** Task instructions **
The expected output is the exact lines from the one containing "Handwerksordnung" through the end of the data, inclusive, and nothing else.

(Page images and extracted text)
* * *
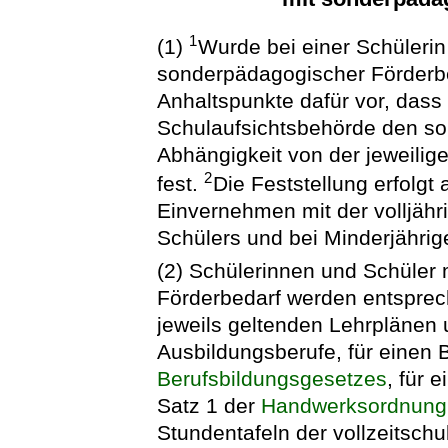
1
(1)
Wurde bei einer Schülerin
sonderpädagogischer Förderbed
Anhaltspunkte dafür vor, dass d
Schulaufsichtsbehörde den so
Abhängigkeit von der jeweilig
2
fest.
Die Feststellung erfolgt
Einvernehmen mit der volljähri
Schülers und bei Minderjährig
(2) Schülerinnen und Schüler
Förderbedarf werden entsprec
jeweils geltenden Lehrplänen 
Ausbildungsberufe, für einen 
Berufsbildungsgesetzes
, für 
Satz 1 der
Handwerksordnung
Stundentafeln der vollzeitschu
* * *
** Task result **
Handwerksordnung
Stundentafeln der vollzeitschu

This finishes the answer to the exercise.